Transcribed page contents
○ ○ ○ ○ ○ ○ ○

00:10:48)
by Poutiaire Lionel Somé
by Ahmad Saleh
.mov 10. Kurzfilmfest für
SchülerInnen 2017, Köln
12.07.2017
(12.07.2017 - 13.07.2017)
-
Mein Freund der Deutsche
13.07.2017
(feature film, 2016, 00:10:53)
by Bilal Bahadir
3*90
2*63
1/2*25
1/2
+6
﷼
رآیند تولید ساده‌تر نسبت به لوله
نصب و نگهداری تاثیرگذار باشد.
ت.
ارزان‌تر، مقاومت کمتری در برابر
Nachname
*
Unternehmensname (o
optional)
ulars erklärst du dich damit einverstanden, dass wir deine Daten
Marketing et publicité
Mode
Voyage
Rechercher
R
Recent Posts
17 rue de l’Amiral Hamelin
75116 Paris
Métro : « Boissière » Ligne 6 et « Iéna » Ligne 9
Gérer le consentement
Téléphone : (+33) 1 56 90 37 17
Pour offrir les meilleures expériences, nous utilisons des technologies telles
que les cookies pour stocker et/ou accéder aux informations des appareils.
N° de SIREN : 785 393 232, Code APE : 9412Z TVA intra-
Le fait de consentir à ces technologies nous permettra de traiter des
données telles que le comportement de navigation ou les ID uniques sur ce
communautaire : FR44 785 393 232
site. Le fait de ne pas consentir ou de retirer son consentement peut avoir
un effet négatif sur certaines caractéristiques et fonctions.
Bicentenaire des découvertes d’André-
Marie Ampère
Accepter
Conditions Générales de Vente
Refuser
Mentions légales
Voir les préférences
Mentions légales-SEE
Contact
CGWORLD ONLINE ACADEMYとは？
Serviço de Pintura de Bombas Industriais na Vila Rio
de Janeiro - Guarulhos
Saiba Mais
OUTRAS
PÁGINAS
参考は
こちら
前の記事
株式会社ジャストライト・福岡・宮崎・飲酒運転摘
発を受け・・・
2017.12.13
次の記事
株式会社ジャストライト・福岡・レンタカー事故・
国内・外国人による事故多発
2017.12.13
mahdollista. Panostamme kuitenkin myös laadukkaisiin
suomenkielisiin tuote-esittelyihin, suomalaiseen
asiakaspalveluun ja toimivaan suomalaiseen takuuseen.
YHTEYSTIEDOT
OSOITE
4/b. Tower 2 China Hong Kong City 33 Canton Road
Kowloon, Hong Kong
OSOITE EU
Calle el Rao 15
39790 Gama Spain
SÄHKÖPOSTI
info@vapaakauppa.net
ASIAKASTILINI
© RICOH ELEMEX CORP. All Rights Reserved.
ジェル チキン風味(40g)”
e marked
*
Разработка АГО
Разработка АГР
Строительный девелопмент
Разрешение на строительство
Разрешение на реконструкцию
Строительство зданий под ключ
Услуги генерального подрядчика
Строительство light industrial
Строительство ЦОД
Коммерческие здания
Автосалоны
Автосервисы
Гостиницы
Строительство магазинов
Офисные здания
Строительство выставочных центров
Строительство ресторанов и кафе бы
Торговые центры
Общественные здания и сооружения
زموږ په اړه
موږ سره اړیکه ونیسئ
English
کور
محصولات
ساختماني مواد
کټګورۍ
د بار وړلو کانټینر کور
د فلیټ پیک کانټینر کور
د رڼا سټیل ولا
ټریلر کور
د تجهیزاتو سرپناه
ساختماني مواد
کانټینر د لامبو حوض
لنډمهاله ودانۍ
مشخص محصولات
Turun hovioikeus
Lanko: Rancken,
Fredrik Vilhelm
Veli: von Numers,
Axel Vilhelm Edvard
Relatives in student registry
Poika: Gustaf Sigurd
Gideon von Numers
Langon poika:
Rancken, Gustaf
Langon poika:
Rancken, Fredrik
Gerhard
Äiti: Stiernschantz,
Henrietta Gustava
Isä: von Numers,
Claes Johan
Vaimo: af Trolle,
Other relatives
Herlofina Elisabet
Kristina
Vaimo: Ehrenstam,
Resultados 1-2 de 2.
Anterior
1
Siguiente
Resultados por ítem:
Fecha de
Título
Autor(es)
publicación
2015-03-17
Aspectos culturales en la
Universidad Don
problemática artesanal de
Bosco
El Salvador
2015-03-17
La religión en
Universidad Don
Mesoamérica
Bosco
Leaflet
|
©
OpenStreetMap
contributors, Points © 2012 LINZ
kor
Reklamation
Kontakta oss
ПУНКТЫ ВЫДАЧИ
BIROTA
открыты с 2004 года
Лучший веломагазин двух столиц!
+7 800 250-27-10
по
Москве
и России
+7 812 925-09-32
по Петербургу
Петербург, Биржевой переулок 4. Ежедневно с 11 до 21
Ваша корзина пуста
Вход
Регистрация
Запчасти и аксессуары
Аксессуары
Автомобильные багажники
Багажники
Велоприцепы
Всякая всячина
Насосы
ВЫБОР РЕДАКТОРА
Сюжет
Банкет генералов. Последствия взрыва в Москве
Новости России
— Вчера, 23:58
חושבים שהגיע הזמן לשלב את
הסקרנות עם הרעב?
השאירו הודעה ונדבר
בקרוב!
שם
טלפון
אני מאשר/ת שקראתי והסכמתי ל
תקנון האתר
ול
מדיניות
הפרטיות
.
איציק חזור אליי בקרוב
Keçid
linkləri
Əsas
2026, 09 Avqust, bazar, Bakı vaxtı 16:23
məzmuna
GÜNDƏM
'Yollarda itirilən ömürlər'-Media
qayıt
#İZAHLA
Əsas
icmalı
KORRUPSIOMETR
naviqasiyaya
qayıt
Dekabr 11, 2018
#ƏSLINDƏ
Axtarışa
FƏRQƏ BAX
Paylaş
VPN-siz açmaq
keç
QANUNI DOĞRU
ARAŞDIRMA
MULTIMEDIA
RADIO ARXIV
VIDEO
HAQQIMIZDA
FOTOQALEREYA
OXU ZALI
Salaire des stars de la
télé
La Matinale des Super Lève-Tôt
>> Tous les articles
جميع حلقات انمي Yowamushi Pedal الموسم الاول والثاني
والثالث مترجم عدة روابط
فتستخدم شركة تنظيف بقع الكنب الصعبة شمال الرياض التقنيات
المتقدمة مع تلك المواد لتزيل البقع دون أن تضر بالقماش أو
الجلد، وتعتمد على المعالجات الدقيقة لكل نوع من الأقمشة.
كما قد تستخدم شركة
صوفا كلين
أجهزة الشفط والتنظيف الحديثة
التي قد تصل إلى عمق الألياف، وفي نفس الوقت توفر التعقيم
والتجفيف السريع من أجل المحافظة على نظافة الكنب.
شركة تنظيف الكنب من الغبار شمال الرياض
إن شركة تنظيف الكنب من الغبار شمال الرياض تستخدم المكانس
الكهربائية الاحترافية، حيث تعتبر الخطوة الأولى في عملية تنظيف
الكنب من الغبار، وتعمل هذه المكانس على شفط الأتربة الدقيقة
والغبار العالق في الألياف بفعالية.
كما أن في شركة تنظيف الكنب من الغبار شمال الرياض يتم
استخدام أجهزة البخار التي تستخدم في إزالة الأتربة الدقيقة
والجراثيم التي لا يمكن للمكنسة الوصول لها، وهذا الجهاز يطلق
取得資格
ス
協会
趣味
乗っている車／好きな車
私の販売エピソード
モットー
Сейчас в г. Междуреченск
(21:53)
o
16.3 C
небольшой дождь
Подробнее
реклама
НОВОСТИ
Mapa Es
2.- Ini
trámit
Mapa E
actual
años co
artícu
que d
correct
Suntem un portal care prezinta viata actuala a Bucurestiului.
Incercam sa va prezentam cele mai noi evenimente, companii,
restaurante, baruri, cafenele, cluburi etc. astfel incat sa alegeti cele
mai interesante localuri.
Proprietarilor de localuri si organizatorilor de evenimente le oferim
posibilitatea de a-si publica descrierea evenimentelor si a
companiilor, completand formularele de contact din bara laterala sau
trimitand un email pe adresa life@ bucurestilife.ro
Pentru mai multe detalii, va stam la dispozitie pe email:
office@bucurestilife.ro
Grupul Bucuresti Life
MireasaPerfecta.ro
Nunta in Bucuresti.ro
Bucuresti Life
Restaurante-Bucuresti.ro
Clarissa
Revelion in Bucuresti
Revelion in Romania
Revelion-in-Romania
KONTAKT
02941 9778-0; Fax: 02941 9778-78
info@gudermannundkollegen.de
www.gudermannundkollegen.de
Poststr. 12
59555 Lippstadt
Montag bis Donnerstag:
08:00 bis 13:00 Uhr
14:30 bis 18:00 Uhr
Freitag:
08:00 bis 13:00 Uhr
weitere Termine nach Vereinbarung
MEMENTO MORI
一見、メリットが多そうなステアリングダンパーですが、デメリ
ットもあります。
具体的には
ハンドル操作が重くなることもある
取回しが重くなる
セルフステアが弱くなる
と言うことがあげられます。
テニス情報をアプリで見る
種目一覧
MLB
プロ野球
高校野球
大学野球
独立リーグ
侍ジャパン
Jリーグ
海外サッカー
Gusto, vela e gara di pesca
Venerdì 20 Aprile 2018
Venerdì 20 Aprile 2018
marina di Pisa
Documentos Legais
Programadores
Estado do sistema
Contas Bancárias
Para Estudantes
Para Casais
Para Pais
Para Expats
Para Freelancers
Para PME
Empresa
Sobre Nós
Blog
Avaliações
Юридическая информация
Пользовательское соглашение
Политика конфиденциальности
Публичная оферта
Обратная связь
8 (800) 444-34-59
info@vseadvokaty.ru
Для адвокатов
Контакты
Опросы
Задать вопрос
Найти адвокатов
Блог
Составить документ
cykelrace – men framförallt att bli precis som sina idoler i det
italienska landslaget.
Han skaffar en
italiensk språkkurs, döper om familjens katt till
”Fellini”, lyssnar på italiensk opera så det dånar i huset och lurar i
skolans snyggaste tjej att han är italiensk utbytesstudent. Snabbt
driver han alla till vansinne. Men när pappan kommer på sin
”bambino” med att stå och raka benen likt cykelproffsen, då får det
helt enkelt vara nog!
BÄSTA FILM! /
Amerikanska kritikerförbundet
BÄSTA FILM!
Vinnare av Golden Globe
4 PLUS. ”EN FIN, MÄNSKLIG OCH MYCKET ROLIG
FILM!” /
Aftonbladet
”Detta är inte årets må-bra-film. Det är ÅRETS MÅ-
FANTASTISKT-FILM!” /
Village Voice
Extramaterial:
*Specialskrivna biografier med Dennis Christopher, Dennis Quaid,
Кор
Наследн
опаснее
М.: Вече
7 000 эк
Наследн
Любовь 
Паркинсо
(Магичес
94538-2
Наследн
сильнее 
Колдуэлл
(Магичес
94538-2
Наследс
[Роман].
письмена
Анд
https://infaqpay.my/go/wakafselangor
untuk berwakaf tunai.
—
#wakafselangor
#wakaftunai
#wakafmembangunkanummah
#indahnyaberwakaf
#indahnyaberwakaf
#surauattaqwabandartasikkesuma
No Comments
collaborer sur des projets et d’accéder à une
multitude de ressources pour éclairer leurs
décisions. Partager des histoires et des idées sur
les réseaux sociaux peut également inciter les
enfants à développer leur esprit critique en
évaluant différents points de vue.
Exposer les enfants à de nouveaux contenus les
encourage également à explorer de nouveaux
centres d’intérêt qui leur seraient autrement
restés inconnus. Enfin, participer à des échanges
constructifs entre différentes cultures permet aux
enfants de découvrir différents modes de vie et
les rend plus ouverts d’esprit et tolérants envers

○ ○ ○ ○ ○ ○ ○

What you should do -
The lines above that include "différents" should each be listed.

Solution for this task -
évaluant différents points de vue.
enfants de découvrir différents modes de vie et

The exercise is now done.